### Assignment:
Copy out the listing below exactly, please, and skip any pictures.
-------- Task input --------
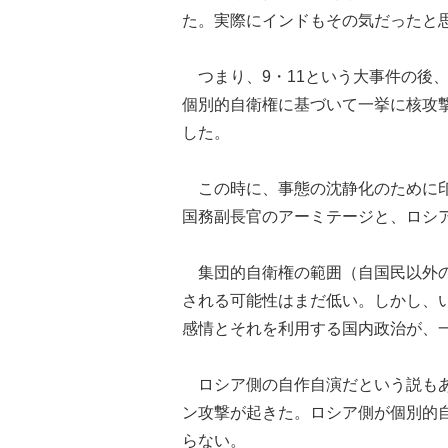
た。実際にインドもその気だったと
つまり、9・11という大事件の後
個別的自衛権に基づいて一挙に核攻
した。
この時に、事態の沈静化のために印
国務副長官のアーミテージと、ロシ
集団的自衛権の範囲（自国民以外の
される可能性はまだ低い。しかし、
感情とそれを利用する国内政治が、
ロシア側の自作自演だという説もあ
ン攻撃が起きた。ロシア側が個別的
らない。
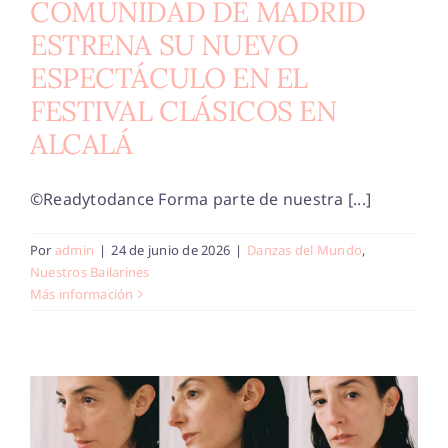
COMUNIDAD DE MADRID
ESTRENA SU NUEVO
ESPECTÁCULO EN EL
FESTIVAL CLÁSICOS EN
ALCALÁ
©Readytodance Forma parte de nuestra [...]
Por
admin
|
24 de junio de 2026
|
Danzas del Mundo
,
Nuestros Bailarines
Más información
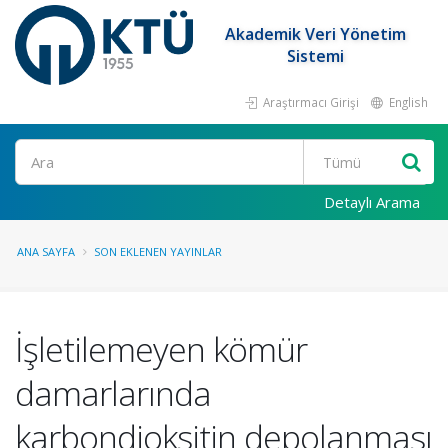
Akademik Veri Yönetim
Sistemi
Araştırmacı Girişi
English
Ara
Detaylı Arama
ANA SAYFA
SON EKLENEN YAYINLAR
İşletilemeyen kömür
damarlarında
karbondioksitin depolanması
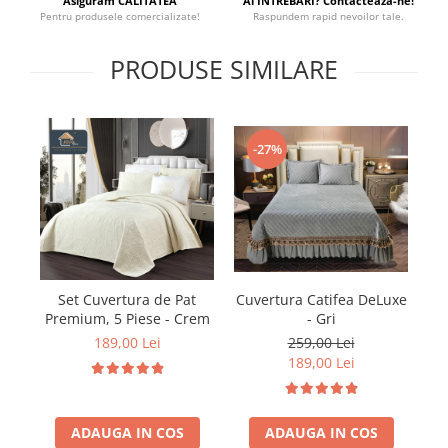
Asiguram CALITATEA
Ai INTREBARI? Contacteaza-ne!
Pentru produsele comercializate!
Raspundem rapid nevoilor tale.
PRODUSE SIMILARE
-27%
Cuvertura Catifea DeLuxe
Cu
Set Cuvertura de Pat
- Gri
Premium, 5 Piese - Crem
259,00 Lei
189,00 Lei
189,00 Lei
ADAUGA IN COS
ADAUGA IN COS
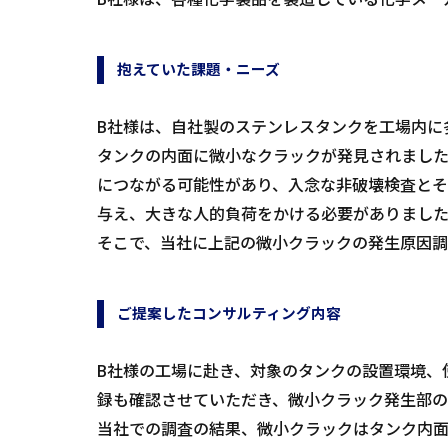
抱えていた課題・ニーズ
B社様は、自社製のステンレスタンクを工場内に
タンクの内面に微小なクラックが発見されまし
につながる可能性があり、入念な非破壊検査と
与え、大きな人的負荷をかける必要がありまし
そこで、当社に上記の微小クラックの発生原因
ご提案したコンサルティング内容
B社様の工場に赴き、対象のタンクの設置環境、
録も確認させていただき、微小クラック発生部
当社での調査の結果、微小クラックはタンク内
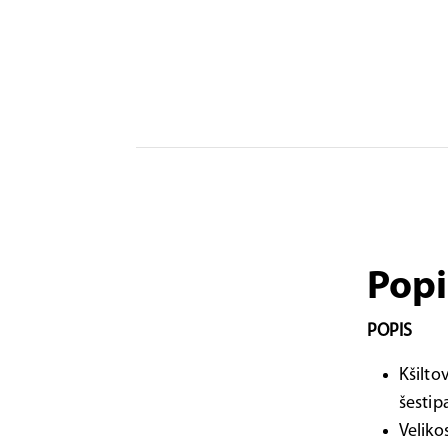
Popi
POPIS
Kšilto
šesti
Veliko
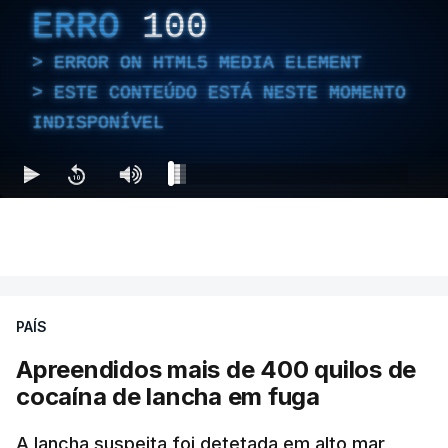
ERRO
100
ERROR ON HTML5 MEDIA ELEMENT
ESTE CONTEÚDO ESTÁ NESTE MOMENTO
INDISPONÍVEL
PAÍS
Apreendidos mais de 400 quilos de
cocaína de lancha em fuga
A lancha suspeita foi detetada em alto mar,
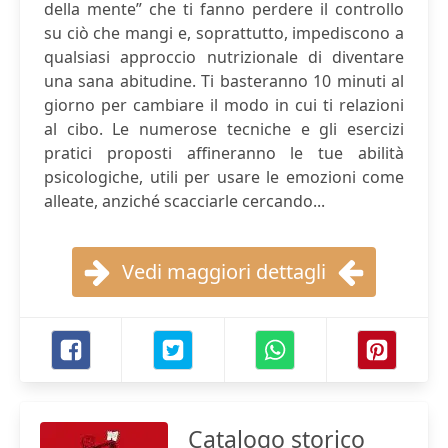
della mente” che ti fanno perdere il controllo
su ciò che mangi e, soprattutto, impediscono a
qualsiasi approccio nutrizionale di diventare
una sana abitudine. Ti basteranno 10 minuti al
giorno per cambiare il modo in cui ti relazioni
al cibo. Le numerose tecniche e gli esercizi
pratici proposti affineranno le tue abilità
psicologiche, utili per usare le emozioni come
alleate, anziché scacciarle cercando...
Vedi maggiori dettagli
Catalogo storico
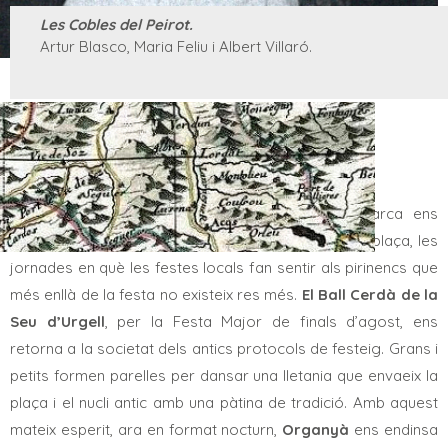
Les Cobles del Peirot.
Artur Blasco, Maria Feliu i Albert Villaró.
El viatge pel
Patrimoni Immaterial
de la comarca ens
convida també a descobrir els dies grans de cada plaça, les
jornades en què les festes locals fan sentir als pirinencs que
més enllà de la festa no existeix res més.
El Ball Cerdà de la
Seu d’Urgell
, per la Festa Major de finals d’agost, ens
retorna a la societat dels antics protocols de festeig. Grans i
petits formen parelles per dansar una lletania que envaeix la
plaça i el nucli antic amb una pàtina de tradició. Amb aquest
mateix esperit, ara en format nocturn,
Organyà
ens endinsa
--------
### Answer box:
た。実際にインドもその気だったと
つまり、9・11という大事件の後
個別的自衛権に基づいて一挙に核攻
した。
この時に、事態の沈静化のために印
国務副長官のアーミテージと、ロシ
集団的自衛権の範囲（自国民以外の
される可能性はまだ低い。しかし、
感情とそれを利用する国内政治が、
ロシア側の自作自演だという説もあ
ン攻撃が起きた。ロシア側が個別的
らない。
COMUNIDAD DE MADRID
ESTRENA SU NUEVO
ESPECTÁCULO EN EL
FESTIVAL CLÁSICOS EN
ALCALÁ
©Readytodance Forma parte de nuestra [...]
Por
admin
|
24 de junio de 2026
|
Danzas del Mundo
,
Nuestros Bailarines
Más información
Akademik Veri Yönetim
Sistemi
Araştırmacı Girişi
English
Ara
Detaylı Arama
ANA SAYFA
SON EKLENEN YAYINLAR
İşletilemeyen kömür
damarlarında
karbondioksitin depolanması
Asiguram CALITATEA
Ai INTREBARI? Contacteaza-ne!
Pentru produsele comercializate!
Raspundem rapid nevoilor tale.
PRODUSE SIMILARE
-27%
Cuvertura Catifea DeLuxe
Cu
Set Cuvertura de Pat
- Gri
Premium, 5 Piese - Crem
259,00 Lei
189,00 Lei
189,00 Lei
ADAUGA IN COS
ADAUGA IN COS
抱えていた課題・ニーズ
B社様は、自社製のステンレスタンクを工場内に
タンクの内面に微小なクラックが発見されまし
につながる可能性があり、入念な非破壊検査と
与え、大きな人的負荷をかける必要がありまし
そこで、当社に上記の微小クラックの発生原因
ご提案したコンサルティング内容
B社様の工場に赴き、対象のタンクの設置環境、
録も確認させていただき、微小クラック発生部
当社での調査の結果、微小クラックはタンク内
Popi
POPIS
Kšilto
šesti
Veliko
ERRO
100
ERROR ON HTML5 MEDIA ELEMENT
ESTE CONTEÚDO ESTÁ NESTE MOMENTO
INDISPONÍVEL
PAÍS
Apreendidos mais de 400 quilos de
cocaína de lancha em fuga
A lancha suspeita foi detetada em alto mar,
della mente” che ti fanno perdere il controllo
su ciò che mangi e, soprattutto, impediscono a
qualsiasi approccio nutrizionale di diventare
una sana abitudine. Ti basteranno 10 minuti al
giorno per cambiare il modo in cui ti relazioni
al cibo. Le numerose tecniche e gli esercizi
pratici proposti affineranno le tue abilità
psicologiche, utili per usare le emozioni come
alleate, anziché scacciarle cercando...
Vedi maggiori dettagli
Catalogo storico
Les Cobles del Peirot.
Artur Blasco, Maria Feliu i Albert Villaró.
El viatge pel
Patrimoni Immaterial
de la comarca ens
convida també a descobrir els dies grans de cada plaça, les
jornades en què les festes locals fan sentir als pirinencs que
més enllà de la festa no existeix res més.
El Ball Cerdà de la
Seu d’Urgell
, per la Festa Major de finals d’agost, ens
retorna a la societat dels antics protocols de festeig. Grans i
petits formen parelles per dansar una lletania que envaeix la
plaça i el nucli antic amb una pàtina de tradició. Amb aquest
mateix esperit, ara en format nocturn,
Organyà
ens endinsa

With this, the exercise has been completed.